> _Work item_:
Without any of the pictures, set down the data below exactly.

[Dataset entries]
- Opening Delimiter -

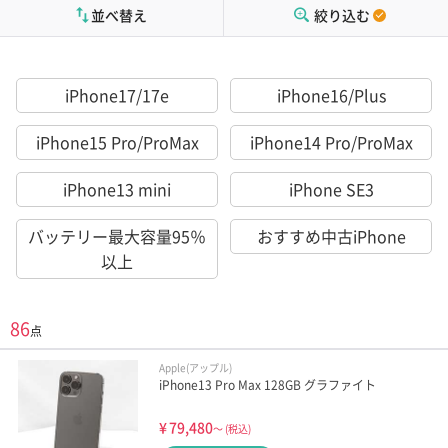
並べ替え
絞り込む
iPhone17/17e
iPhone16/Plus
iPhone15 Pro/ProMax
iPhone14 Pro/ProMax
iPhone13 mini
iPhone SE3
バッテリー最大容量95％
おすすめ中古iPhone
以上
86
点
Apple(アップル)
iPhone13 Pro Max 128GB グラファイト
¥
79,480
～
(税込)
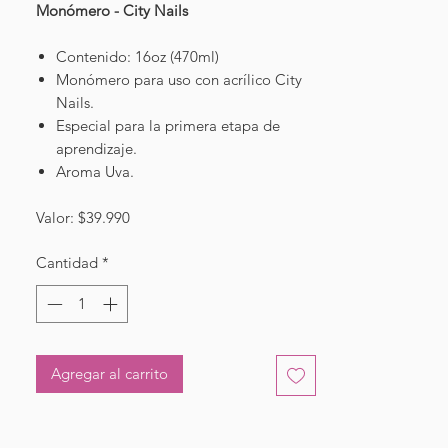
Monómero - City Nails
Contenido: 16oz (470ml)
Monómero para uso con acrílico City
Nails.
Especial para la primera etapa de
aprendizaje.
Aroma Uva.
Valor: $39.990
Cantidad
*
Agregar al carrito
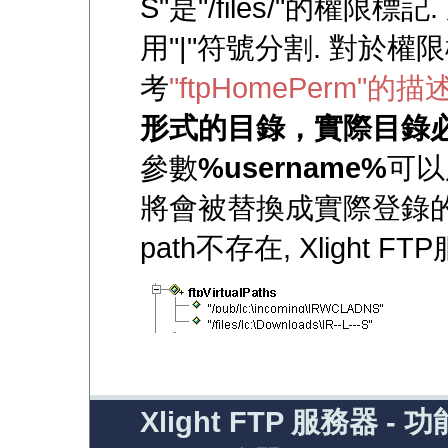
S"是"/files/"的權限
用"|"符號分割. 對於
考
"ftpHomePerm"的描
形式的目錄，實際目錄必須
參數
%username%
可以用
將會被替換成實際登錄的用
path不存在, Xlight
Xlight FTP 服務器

- Closing Delimiter -

> _Answer area_:
並べ替え
絞り込む
iPhone17/17e
iPhone16/Plus
iPhone15 Pro/ProMax
iPhone14 Pro/ProMax
iPhone13 mini
iPhone SE3
バッテリー最大容量95％
おすすめ中古iPhone
以上
86
点
Apple(アップル)
iPhone13 Pro Max 128GB グラファイト
¥
79,480
～
(税込)
Monómero - City Nails
Contenido: 16oz (470ml)
Monómero para uso con acrílico City
Nails.
Especial para la primera etapa de
aprendizaje.
Aroma Uva.
Valor: $39.990
Cantidad
*
Agregar al carrito
S"是"/files/"的權限
用"|"符號分割. 對於
考
"ftpHomePerm"的描
形式的目錄，實際目錄必須
參數
%username%
可以用
將會被替換成實際登錄的用
path不存在, Xlight
Xlight FTP 服務器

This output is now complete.